START Raw data

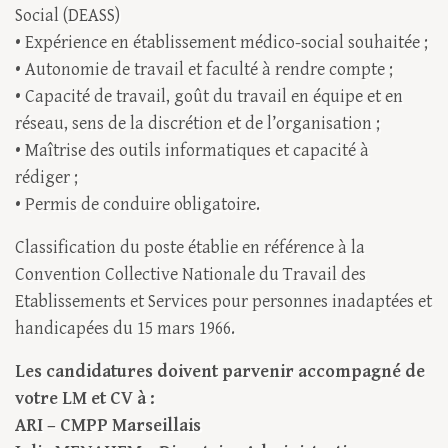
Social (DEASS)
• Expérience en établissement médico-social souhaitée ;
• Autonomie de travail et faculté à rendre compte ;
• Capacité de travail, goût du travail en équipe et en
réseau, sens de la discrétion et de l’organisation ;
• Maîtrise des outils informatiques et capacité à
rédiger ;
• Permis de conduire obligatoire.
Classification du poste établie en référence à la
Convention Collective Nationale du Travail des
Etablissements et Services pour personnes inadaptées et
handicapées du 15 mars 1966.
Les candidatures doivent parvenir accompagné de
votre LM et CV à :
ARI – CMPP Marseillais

END Raw data
START Raw data

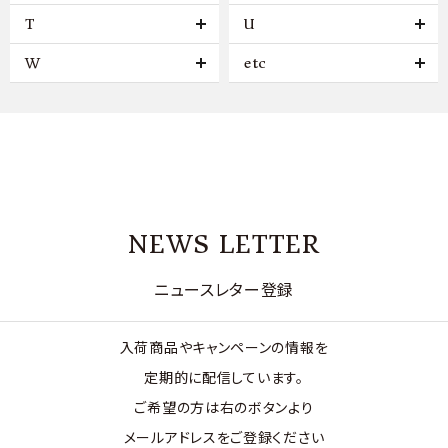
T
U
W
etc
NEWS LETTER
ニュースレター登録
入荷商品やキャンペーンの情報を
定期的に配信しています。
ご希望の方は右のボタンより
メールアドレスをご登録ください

END Raw data

**What is needed:** Above this instruction are the records; retype exactly the lines from the one containing "handicapées du 15 mars 1966." up to and including the one containing "ARI – CMPP Marseillais".

**Answer area:**
handicapées du 15 mars 1966.
Les candidatures doivent parvenir accompagné de
votre LM et CV à :
ARI – CMPP Marseillais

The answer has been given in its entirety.